Return a faithful copy of all the entries, omitting the images.

• • •

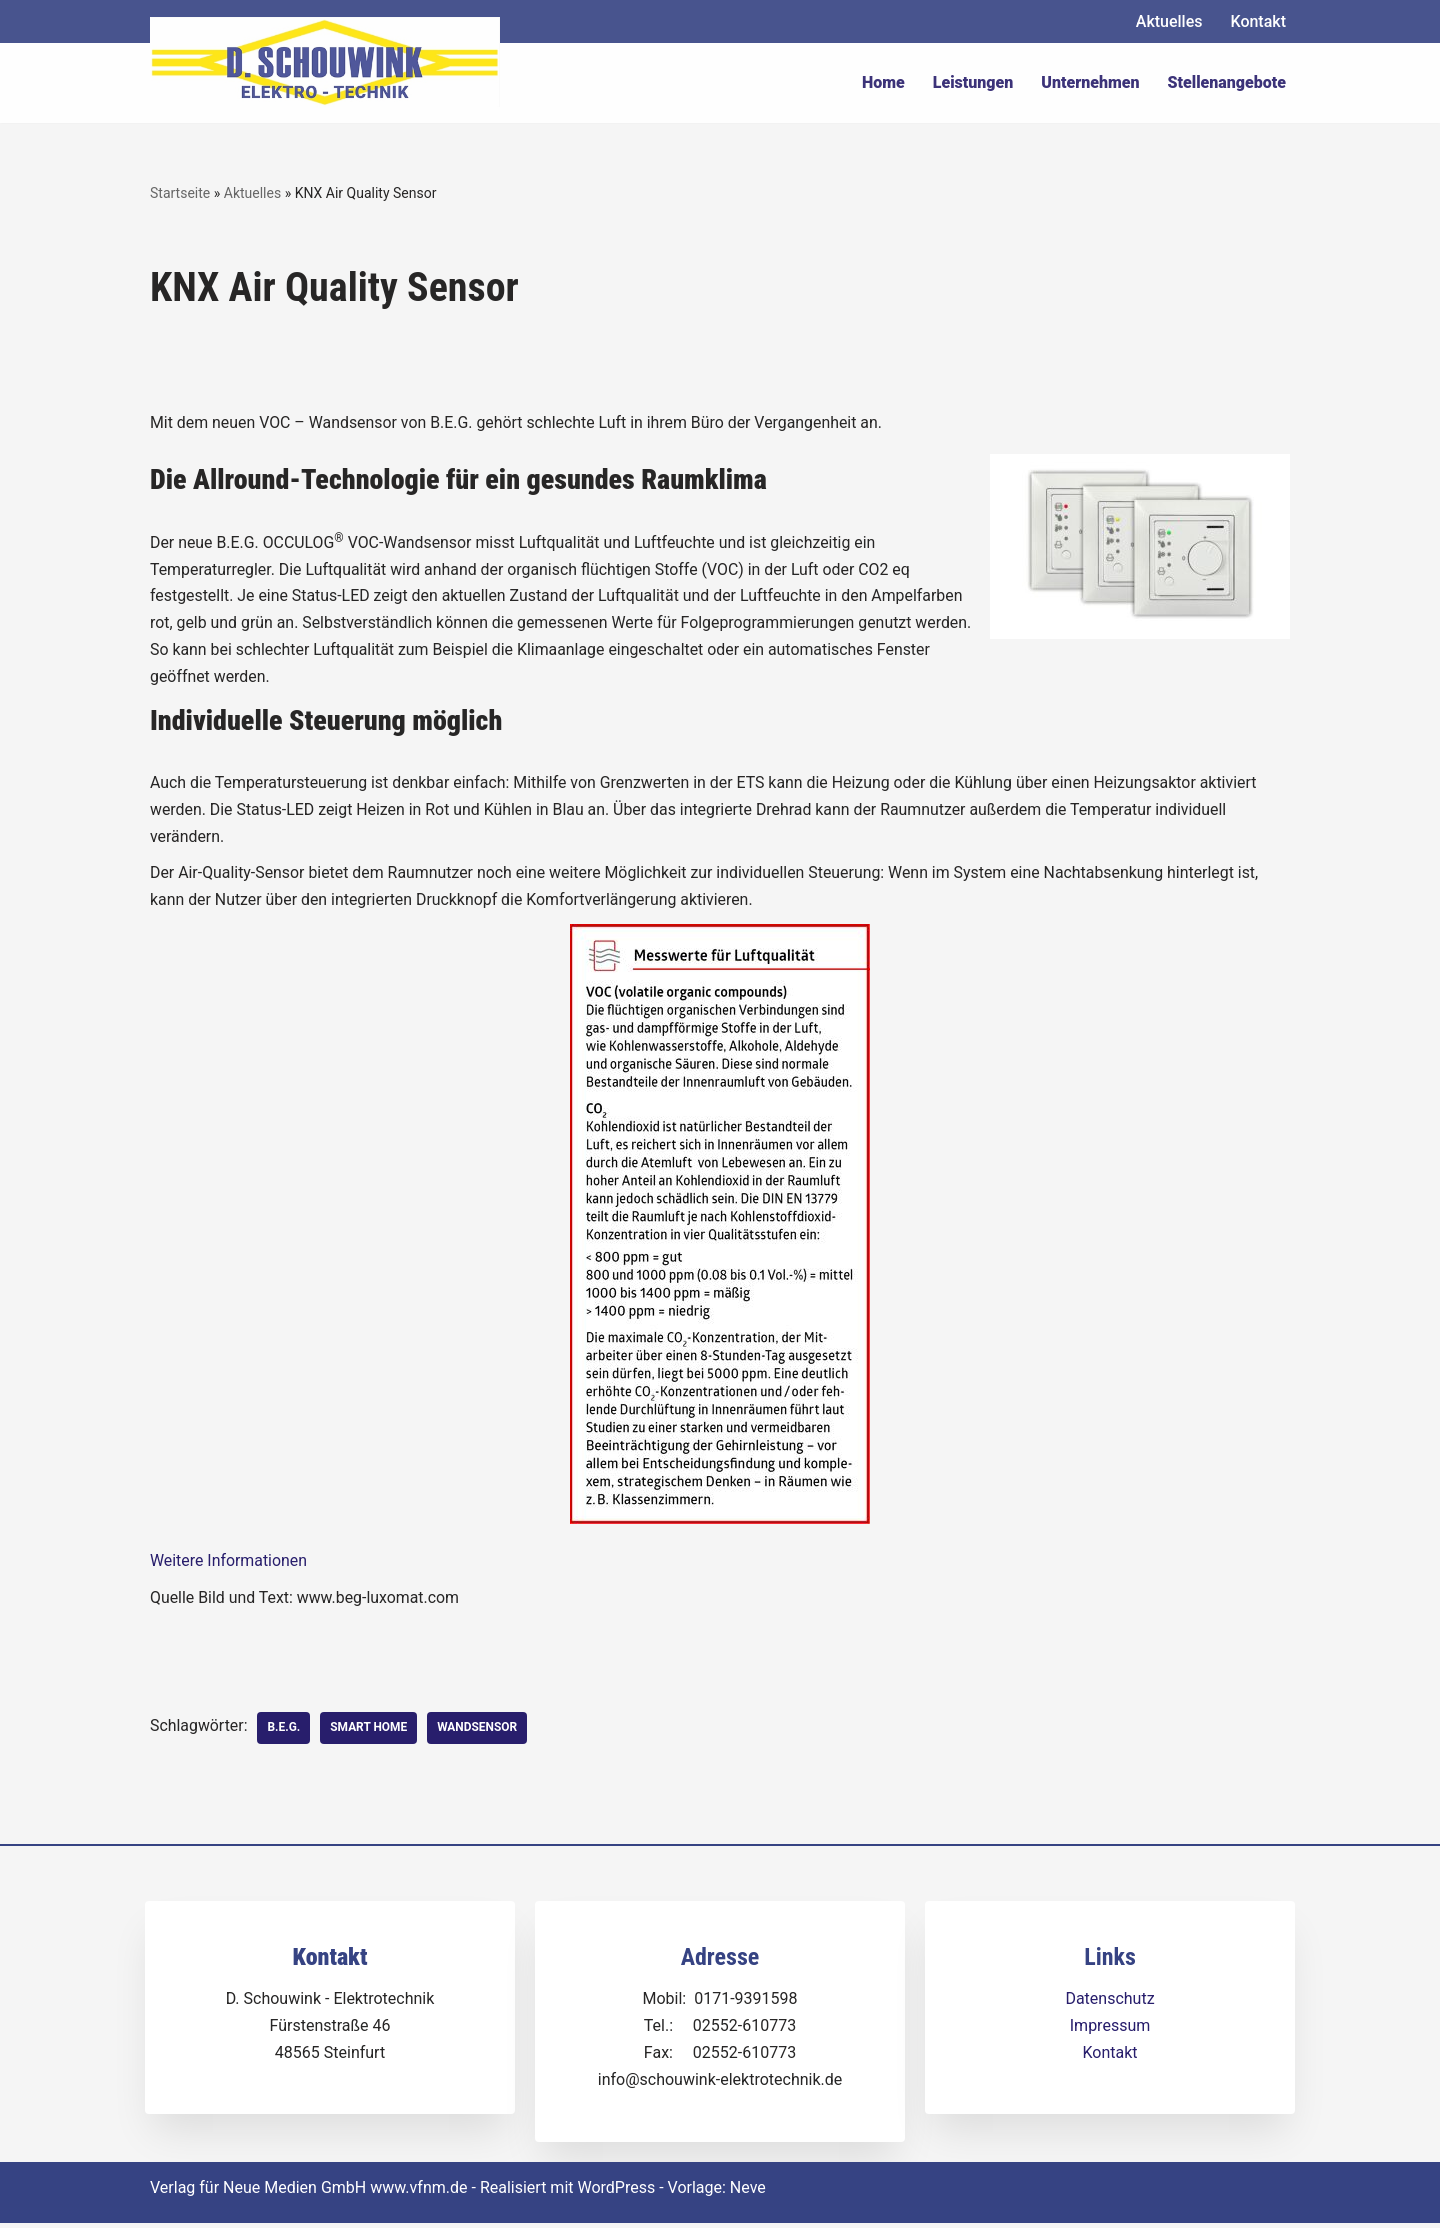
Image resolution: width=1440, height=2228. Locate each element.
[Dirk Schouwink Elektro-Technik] (325, 62)
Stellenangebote (1227, 82)
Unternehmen (1090, 82)
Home (883, 82)
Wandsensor (479, 1733)
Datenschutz (1109, 2003)
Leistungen (973, 82)
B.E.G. (284, 1733)
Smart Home (370, 1733)
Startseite (180, 193)
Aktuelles (1169, 21)
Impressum (1110, 2030)
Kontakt (1258, 21)
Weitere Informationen (229, 1565)
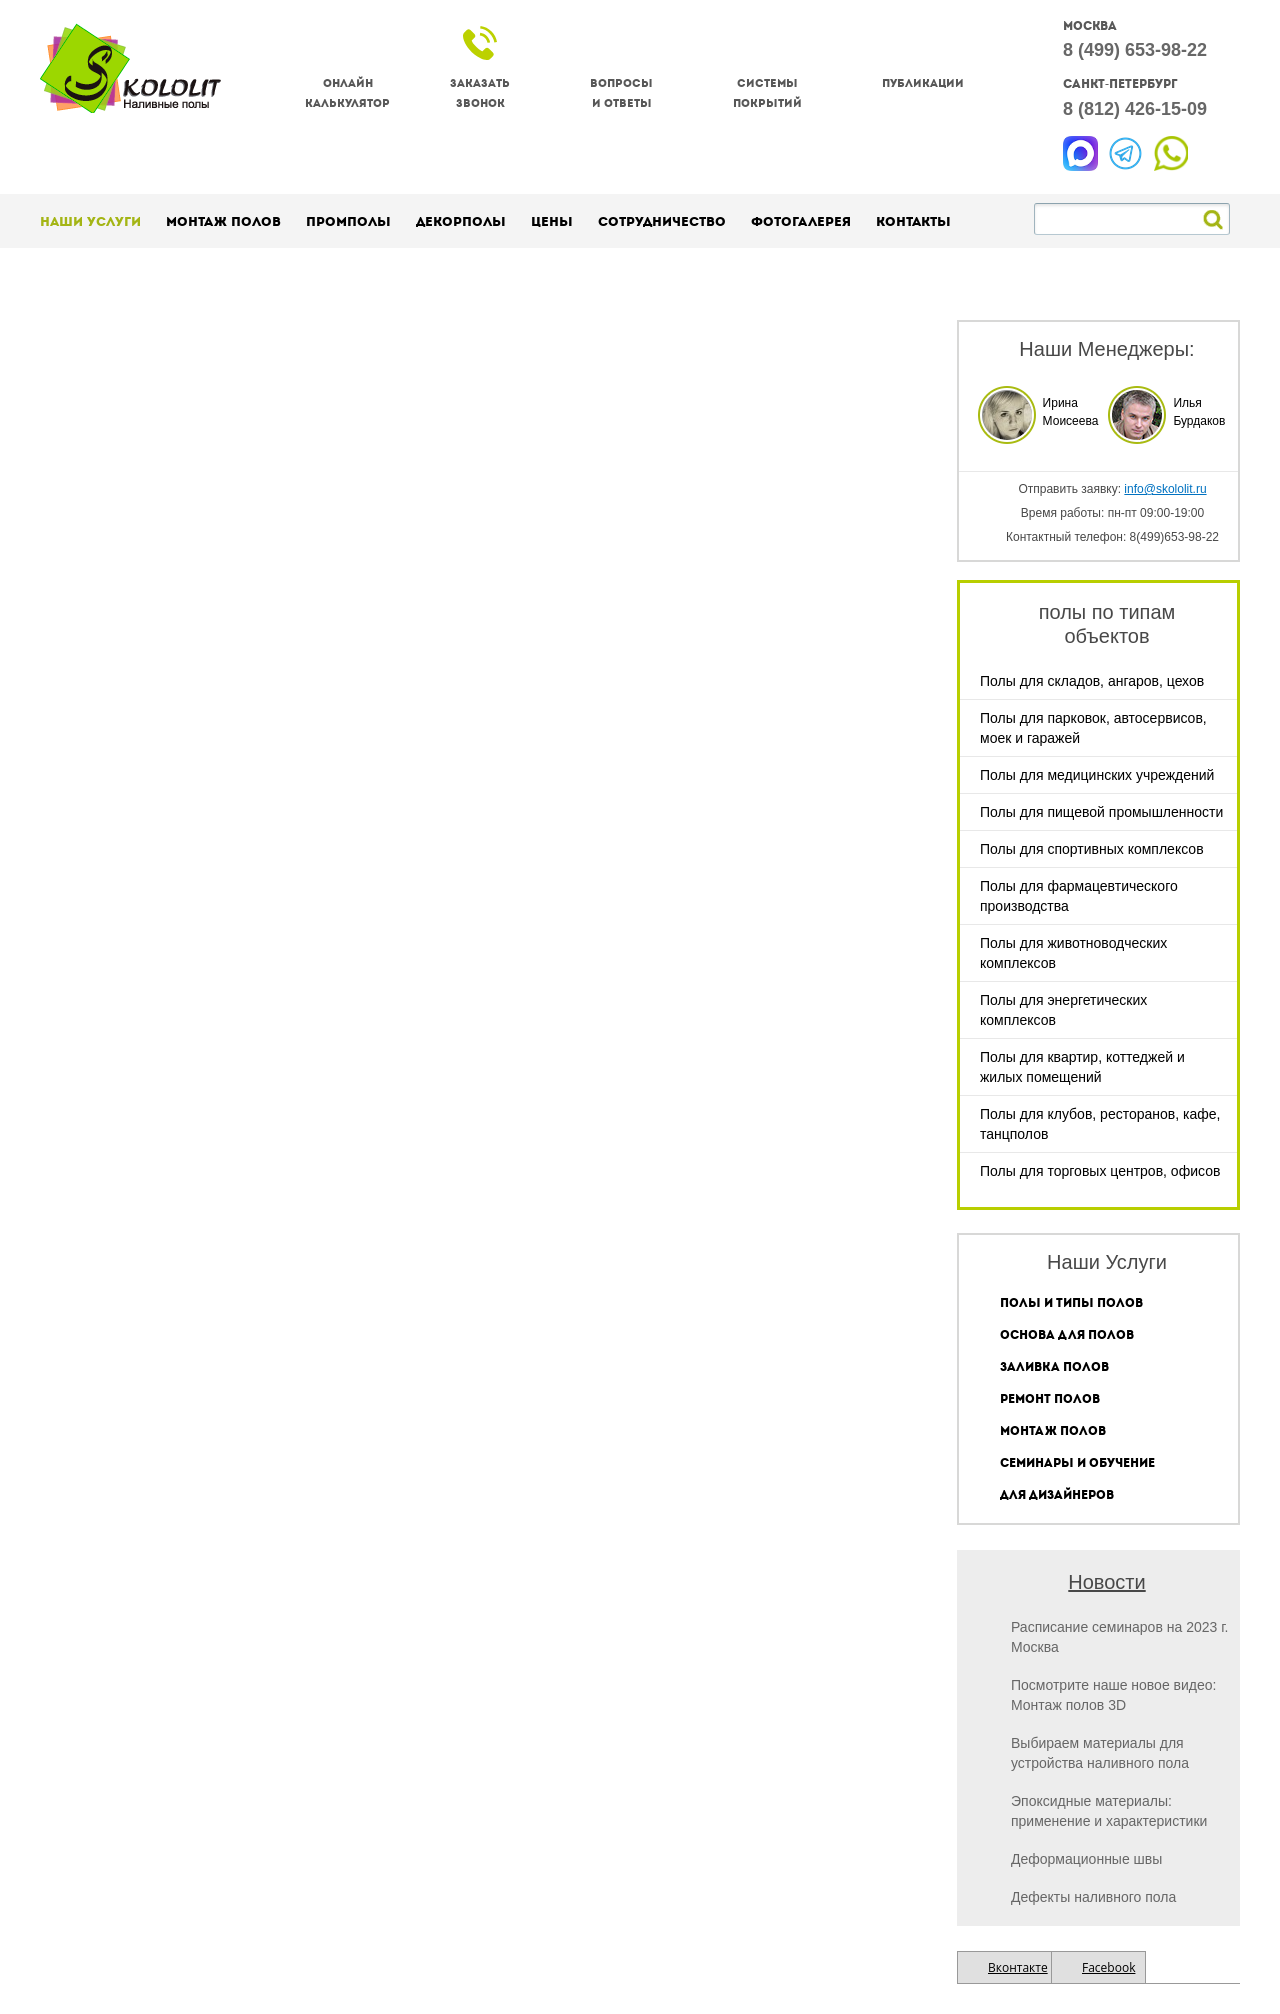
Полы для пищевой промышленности (1101, 812)
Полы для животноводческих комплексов (1073, 953)
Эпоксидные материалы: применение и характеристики (1109, 1811)
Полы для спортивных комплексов (1092, 849)
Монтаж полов (223, 221)
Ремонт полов (1050, 1399)
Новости (1106, 1582)
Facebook (1108, 1967)
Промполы (348, 221)
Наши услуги (90, 221)
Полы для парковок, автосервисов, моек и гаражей (1093, 728)
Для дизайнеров (1057, 1495)
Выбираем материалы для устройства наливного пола (1100, 1753)
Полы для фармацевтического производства (1079, 896)
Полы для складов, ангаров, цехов (1092, 681)
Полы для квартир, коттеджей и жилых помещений (1082, 1067)
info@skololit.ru (1165, 489)
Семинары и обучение (1077, 1463)
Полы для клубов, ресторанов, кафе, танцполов (1100, 1124)
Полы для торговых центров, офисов (1100, 1171)
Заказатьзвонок (480, 93)
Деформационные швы (1086, 1859)
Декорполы (461, 221)
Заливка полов (1054, 1367)
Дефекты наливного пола (1093, 1897)
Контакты (913, 221)
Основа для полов (1067, 1335)
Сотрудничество (662, 221)
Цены (552, 221)
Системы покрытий (767, 93)
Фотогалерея (801, 221)
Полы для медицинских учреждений (1097, 775)
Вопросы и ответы (621, 93)
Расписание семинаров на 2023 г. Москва (1119, 1637)
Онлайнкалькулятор (347, 93)
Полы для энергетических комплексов (1063, 1010)
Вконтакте (1018, 1967)
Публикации (923, 83)
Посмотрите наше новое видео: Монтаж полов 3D (1113, 1695)
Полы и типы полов (1071, 1303)
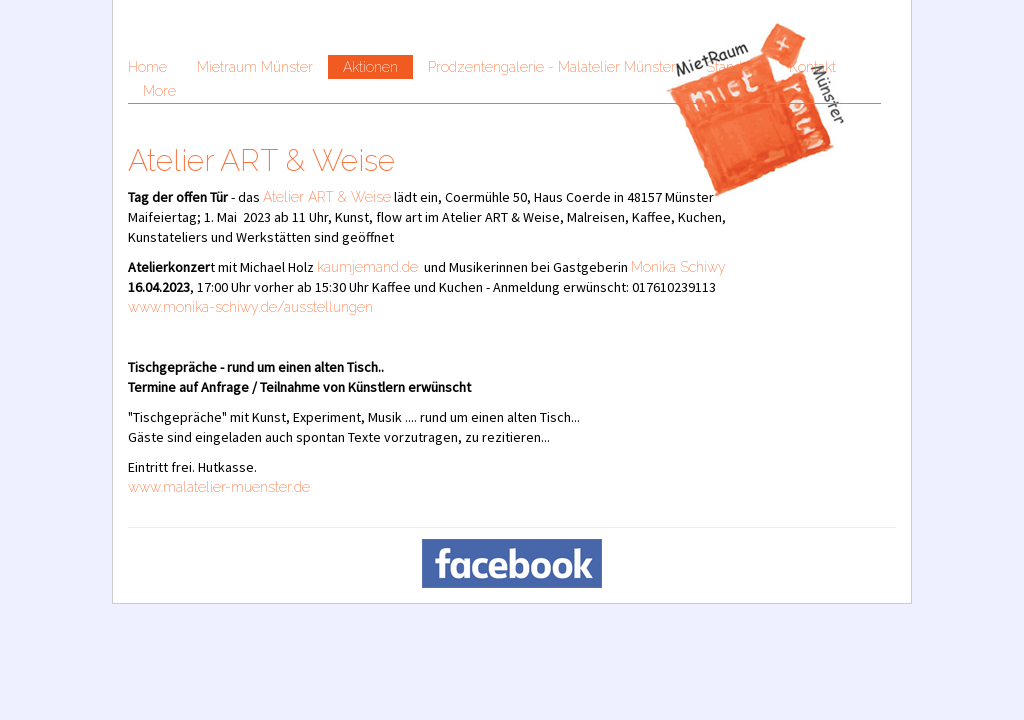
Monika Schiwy (678, 267)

• • •

#### [TASK RESPONSE]
Image resolution: width=1440, height=2228. Locate each element.
[Dirk Schouwink Elektro-Technik] (325, 62)
Stellenangebote (1227, 82)
Unternehmen (1090, 82)
Home (883, 82)
Wandsensor (479, 1733)
Datenschutz (1109, 2003)
Leistungen (973, 82)
B.E.G. (284, 1733)
Smart Home (370, 1733)
Startseite (180, 193)
Aktuelles (1169, 21)
Impressum (1110, 2030)
Kontakt (1258, 21)
Weitere Informationen (229, 1565)
Полы для пищевой промышленности (1101, 812)
Полы для животноводческих комплексов (1073, 953)
Эпоксидные материалы: применение и характеристики (1109, 1811)
Полы для спортивных комплексов (1092, 849)
Монтаж полов (223, 221)
Ремонт полов (1050, 1399)
Новости (1106, 1582)
Facebook (1108, 1967)
Промполы (348, 221)
Наши услуги (90, 221)
Полы для парковок, автосервисов, моек и гаражей (1093, 728)
Для дизайнеров (1057, 1495)
Выбираем материалы для устройства наливного пола (1100, 1753)
Полы для фармацевтического производства (1079, 896)
Полы для складов, ангаров, цехов (1092, 681)
Полы для квартир, коттеджей и жилых помещений (1082, 1067)
info@skololit.ru (1165, 489)
Семинары и обучение (1077, 1463)
Полы для клубов, ресторанов, кафе, танцполов (1100, 1124)
Полы для торговых центров, офисов (1100, 1171)
Заказатьзвонок (480, 93)
Деформационные швы (1086, 1859)
Декорполы (461, 221)
Заливка полов (1054, 1367)
Дефекты наливного пола (1093, 1897)
Контакты (913, 221)
Основа для полов (1067, 1335)
Сотрудничество (662, 221)
Цены (552, 221)
Системы покрытий (767, 93)
Фотогалерея (801, 221)
Полы для медицинских учреждений (1097, 775)
Вопросы и ответы (621, 93)
Расписание семинаров на 2023 г. Москва (1119, 1637)
Онлайнкалькулятор (347, 93)
Полы для энергетических комплексов (1063, 1010)
Вконтакте (1018, 1967)
Публикации (923, 83)
Посмотрите наше новое видео: Монтаж полов 3D (1113, 1695)
Полы и типы полов (1071, 1303)
Monika Schiwy (678, 267)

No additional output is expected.